En primer lugar, debemos tener presente que la crisis del agua en Panamá tiene menos que ver con la disponibilidad del líquido que con fallas en la gestión que imposibilitan el acceso universal. La industria inmobiliaria en toda el área metropolitana ha sido espontánea, especialmente en Panamá Oeste, por lo que nadie ha llevado las cuentas de cuántas unidades de vivienda se agregan cada año en comparación con la cantidad de litros de agua que producen las plantas potabilizadoras. Con los retrasos en la entrega de la nueva planta de Howard, no ha quedado más remedio que enmendar la histórica planta de El Trapichito (hoy día conocida como Jaime Díaz Quintero) para suplir masivas barriadas alejadas por completo del centro urbano de La Chorrera.

Para mayor tragedia, la opinión pública parece olvidar que, ante la ausencia de una Autoridad Nacional del Agua, el IDAAN no es la única entidad responsable de este servicio público. Es uno de varios operadores de agua, con una limitada capacidad de llegar a lugares apartados vulnerables. Pero hay más. En zonas rurales, las Juntas Administradoras de Acueductos Rurales (JAARs), regidas por el Ministerio de Salud (MINSA), son uno de los principales actores. Otros son las inmobiliarias.

Las inmobiliarias son partícipes del problema al construir en esos sectores rurales con Esquemas de Ordenamiento Territorial (EOTs) aprobados por Miviot, pero sin considerar que las JAARs no pueden abastecer las urbanizaciones privadas ni realizar las inversiones millonarias para satisfacer estas necesidades. En esta clase de situaciones, los municipios terminan renegando de su calidad de autoridades urbanísticas, al permitir que se realicen construcciones de manera desordenada y en lugares que carecen de condiciones para garantizar los servicios mínimos.

Tristemente, no es posible arreglar la crisis de un día para otro, pues la construcción de nuevas plantas y líneas de distribución requiere de tiempo. Así como por más de diez años se aprobaron todas las propuestas de nuevas construcciones sin reflexionar sobre las posibles consecuencias, hoy es necesario frenar. Hacer una pausa, mirar alrededor y quizás ordenar una moratoria de nuevas urbanizaciones hasta que se garantice el acceso al agua para toda la población.

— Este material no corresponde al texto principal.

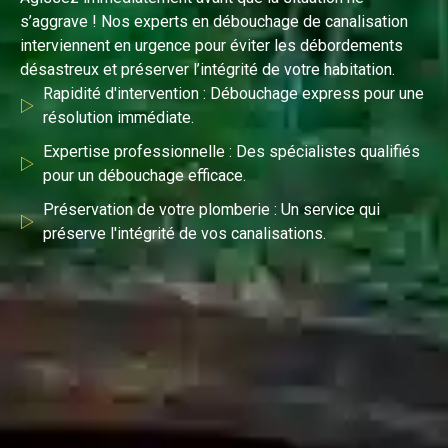
s’aggrave ! Nos experts en débouchage de canalisation
interviennent en urgence pour éviter les débordements
désastreux et préserver l’intégrité de votre habitation.
Rapidité d'intervention : Débouchage express pour une
résolution immédiate.
Expertise professionnelle : Des spécialistes qualifiés
pour un débouchage efficace.
Préservation de votre plomberie : Un service qui
préserve l'intégrité de vos canalisations.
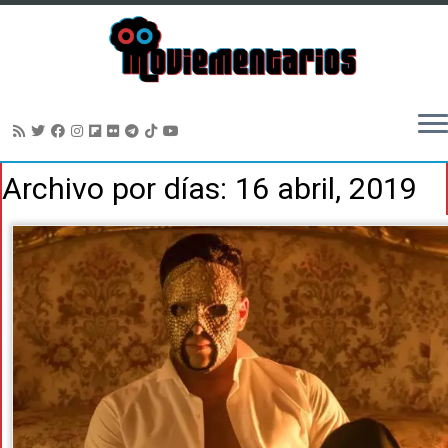
Saltar
Archivo por días:
16 abril, 2019
al
contenido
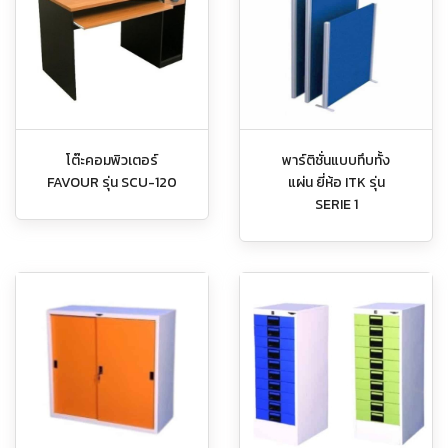
โต๊ะคอมพิวเตอร์
พาร์ติชั่นแบบทึบทั้ง
FAVOUR รุ่น SCU-120
แผ่น ยี่ห้อ ITK รุ่น
SERIE 1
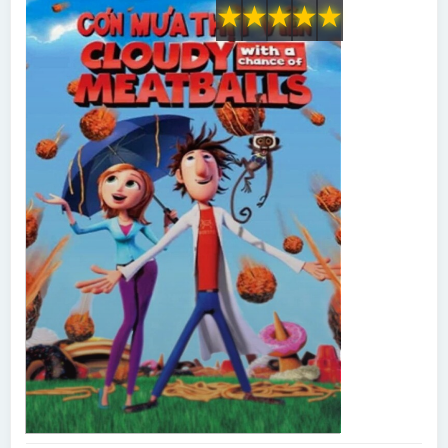
★
★
★
★
★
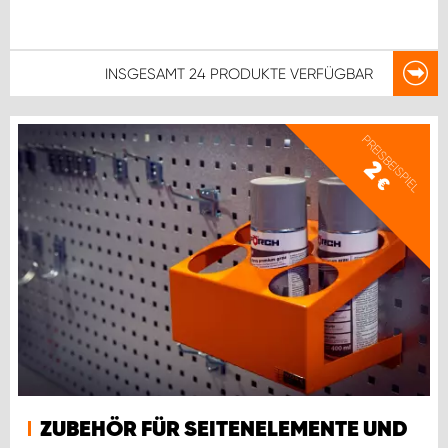
INSGESAMT
24 PRODUKTE
VERFÜGBAR
PREISBEISPIEL
2
€
ZUBEHÖR FÜR SEITENELEMENTE UND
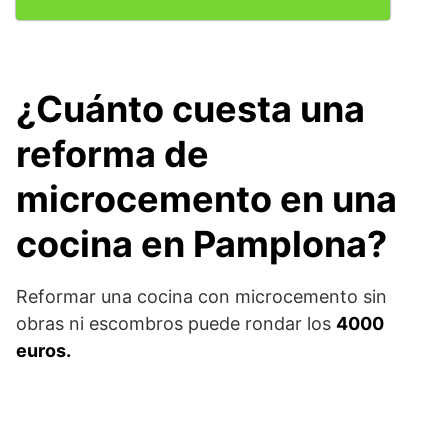
¿Cuánto cuesta una
reforma de
microcemento en una
cocina en Pamplona?
Reformar una cocina con microcemento sin
obras ni escombros puede rondar los
4000
euros.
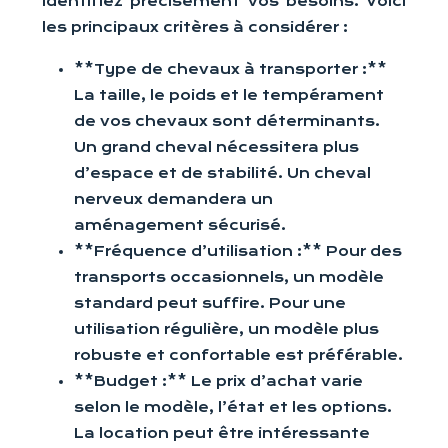
identifiez précisément vos besoins. Voici
les principaux critères à considérer :
**Type de chevaux à transporter :**
La taille, le poids et le tempérament
de vos chevaux sont déterminants.
Un grand cheval nécessitera plus
d’espace et de stabilité. Un cheval
nerveux demandera un
aménagement sécurisé.
**Fréquence d’utilisation :** Pour des
transports occasionnels, un modèle
standard peut suffire. Pour une
utilisation régulière, un modèle plus
robuste et confortable est préférable.
**Budget :** Le prix d’achat varie
selon le modèle, l’état et les options.
La location peut être intéressante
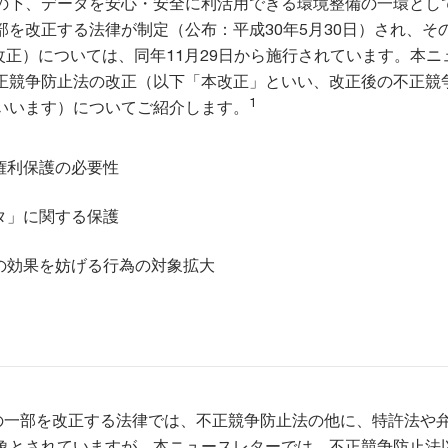
の下、データを安心・安全に利活用できる環境整備の一環とし
部を改正する法律が制定（公布：平成30年5月30日）され、そ
改正）については、同年11月29日から施行されています。本ニ
正競争防止法の改正（以下「本改正」といい、改正後の不正競
1
いいます）についてご紹介します。
権利保護の必要性
タ」に関する保護
の効果を妨げる行為の対象拡大
の一部を改正する法律では、不正競争防止法の他に、特許法や
象とされていますが、本ニュースレターでは、不正競争防止法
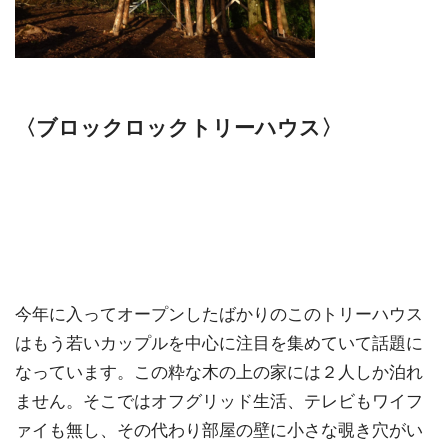
〈ブロックロックトリーハウス〉
今年に入ってオープンしたばかりのこのトリーハウス
はもう若いカップルを中心に注目を集めていて話題に
なっています。この粋な木の上の家には２人しか泊れ
ません。そこではオフグリッド生活、テレビもワイフ
ァイも無し、その代わり部屋の壁に小さな覗き穴がい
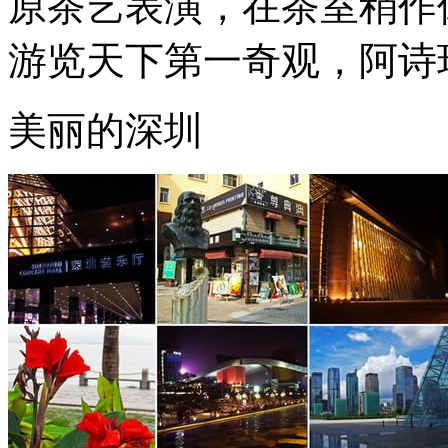
原茶艺表演，在茶室稍作休息 
游览天下第一奇观，阿诗玛
美丽的深圳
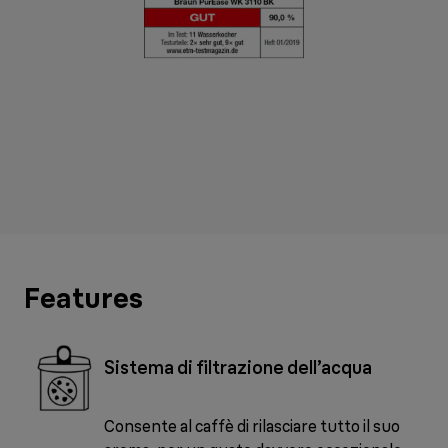
Features
Sistema di filtrazione dell’acqua
Consente al caffè di rilasciare tutto il suo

Para solucionar la crisis del agua deben existir políticas de Estado que vayan más allá de los periodos de gobierno de cinco años, consideren el crecimiento poblacional y las nuevas infraestructuras públicas, como la Línea 3 del Metro y el estadio Mariano Rivera, así como el contexto global de variabilidad y cambio climático. Saldar la deuda histórica de una nueva Ley del Agua puede ser el primer paso en esta dirección, así como empezar a pensar en un pacto intergeneracional por la vida respetando los derechos de la naturaleza y el derecho humano al agua y al saneamiento.

 

Originalmente publicado en el diario La Prensa el 17 de abril de 2023.